Multimedia Communications Lab, Technische Universitaet Darmstadt, Darmstadt, Germany.
HTW Saar, Saarbruecken University of Applied Sciences, Saarbrücken, Germany.
Games Health J. 2019 Dec;8(6):439-444. doi: 10.1089/g4h.2019.0045. Epub 2019 Jul 11.
The goal of this contribution is to develop a classifier able to determine if cybersickness (CS) has occurred after immersion in a virtual reality (VR) scenario, based on a combination of biosignals and game parameters. We collected electrocardiographic, electrooculographic, respiratory, and skin conductivity data from a total of 66 participants. In addition, we also captured relevant game parameters such as avatar linear and angular speed as well as acceleration, head movements, and on-screen collisions. The data were collected while the participants were in a 10-minute VR experience, which was developed in Unity. The experience forced rotation and lateral movements upon the participants to provoke CS. A baseline was captured during a first simple scenario. The data were then split in per-level, per-60-second, and per-30-second windows. Furthermore, participants filled a pre- and postimmersion simulator sickness questionnaire. Simulator sickness scores were then used as a reference for binary (CS vs. no CS) and ternary (no CS-mild CS-severe CS) classification patterns. Several classification methods (support vector machines, K-nearest neighbors, and neural networks) were tested. A maximum classification accuracy of 82% was achieved for binary classification and 56% for ternary classification. Given the sample size and the variety of movement patterns presented in the demonstration, we conclude that a combination of biosignals and game parameters suffice to determine the occurrence of CS. However, substantial further research is required to improve binary classification accuracy to adequate values for real-life scenarios and to determine better approaches to classify its severity.

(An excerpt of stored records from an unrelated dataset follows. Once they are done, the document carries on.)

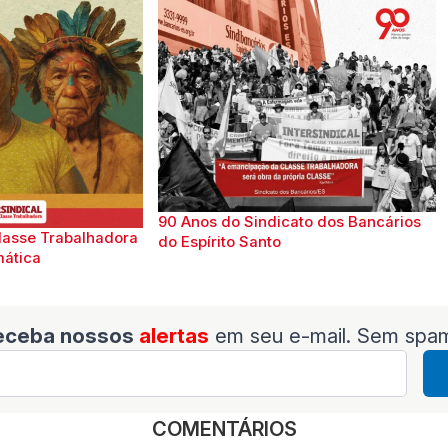
90 Anos do Sindicato dos Bancários
lasse Trabalhadora
do Espírito Santo
mática
eceba nossos
alertas
em seu e-mail. Sem spa
COMENTÁRIOS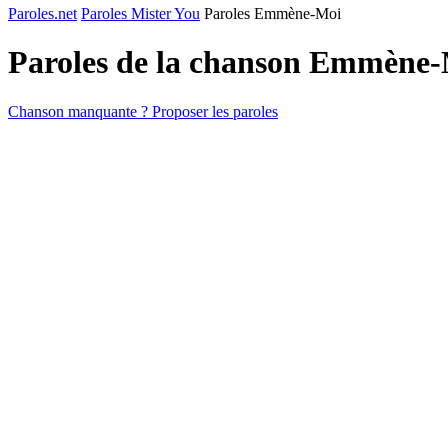
Paroles.net
Paroles Mister You
Paroles Emmène-Moi
Paroles de la chanson Emmène
Chanson manquante ? Proposer les paroles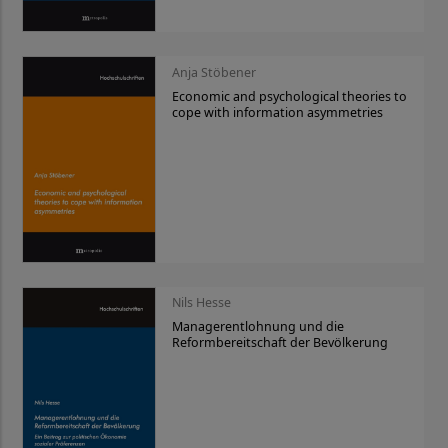
Anja Stöbener
Economic and psychological theories to
cope with information asymmetries
Nils Hesse
Managerentlohnung und die
Reformbereitschaft der Bevölkerung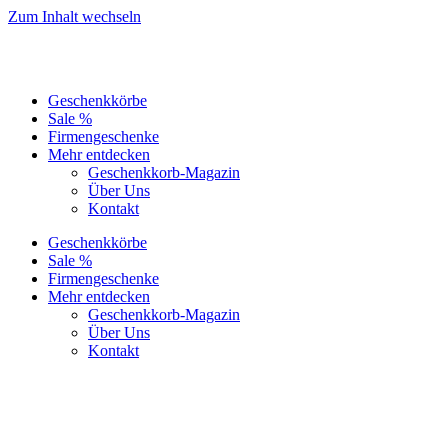
Zum Inhalt wechseln
Geschenkkörbe
Sale %
Firmengeschenke
Mehr entdecken
Geschenkkorb-Magazin
Über Uns
Kontakt
Geschenkkörbe
Sale %
Firmengeschenke
Mehr entdecken
Geschenkkorb-Magazin
Über Uns
Kontakt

本研究旨在开发一种分类器,以便根据生物信号和游戏参数组合,确定在虚拟现实 (VR) 场景中浸入后是否发生了晕动症 (CS)。我们从总共 66 名参与者那里收集了心电图、眼电图、呼吸和皮肤电导率数据。此外,我们还捕获了相关的游戏参数,如头像的线性和角速度以及加速度、头部运动和屏幕上的碰撞。参与者在 Unity 开发的 10 分钟 VR 体验中进行了数据采集。体验通过强制旋转和侧向运动来引发 CS。在第一个简单场景中捕获了基线。然后,将数据按级别、每 60 秒和每 30 秒的窗口进行分割。此外,参与者还填写了浸入前和浸入后模拟晕动病问卷。然后将模拟晕动病评分用作二元(CS 与非 CS)和三元(非 CS-轻度 CS-重度 CS)分类模式的参考。测试了几种分类方法(支持向量机、K-最近邻和神经网络)。对于二元分类,实现了 82%的最大分类准确率,对于三元分类,实现了 56%的最大分类准确率。鉴于样本量和演示中呈现的各种运动模式,我们得出结论,生物信号和游戏参数的组合足以确定 CS 的发生。然而,需要进行大量进一步的研究,以提高二元分类的准确性,使其达到实际场景的足够值,并确定更好的方法来对其严重程度进行分类。